| ACTIVITY |
Repeat the data exactly, please; no pictures belong in the copy.

| MATERIAL TO PROCESS |
=== Begin Enclosure ===

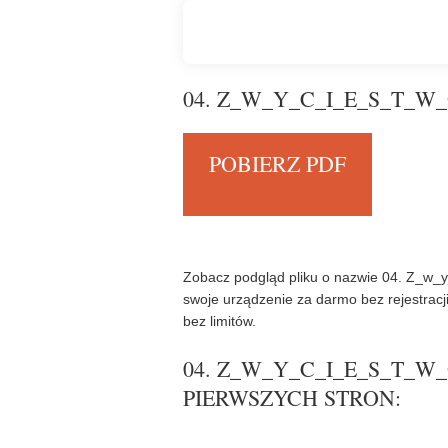
04. Z_W_Y_C_I_E_S_T_W_O
POBIERZ PDF
Zobacz podgląd pliku o nazwie 04. Z_w_y
swoje urządzenie za darmo bez rejestracj
bez limitów.
04. Z_W_Y_C_I_E_S_T_W_O
PIERWSZYCH STRON:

=== End Enclosure ===

| SOLUTION TO THIS EXERCISE |
04. Z_W_Y_C_I_E_S_T_W_O
POBIERZ PDF
Zobacz podgląd pliku o nazwie 04. Z_w_y
swoje urządzenie za darmo bez rejestracj
bez limitów.
04. Z_W_Y_C_I_E_S_T_W_O
PIERWSZYCH STRON:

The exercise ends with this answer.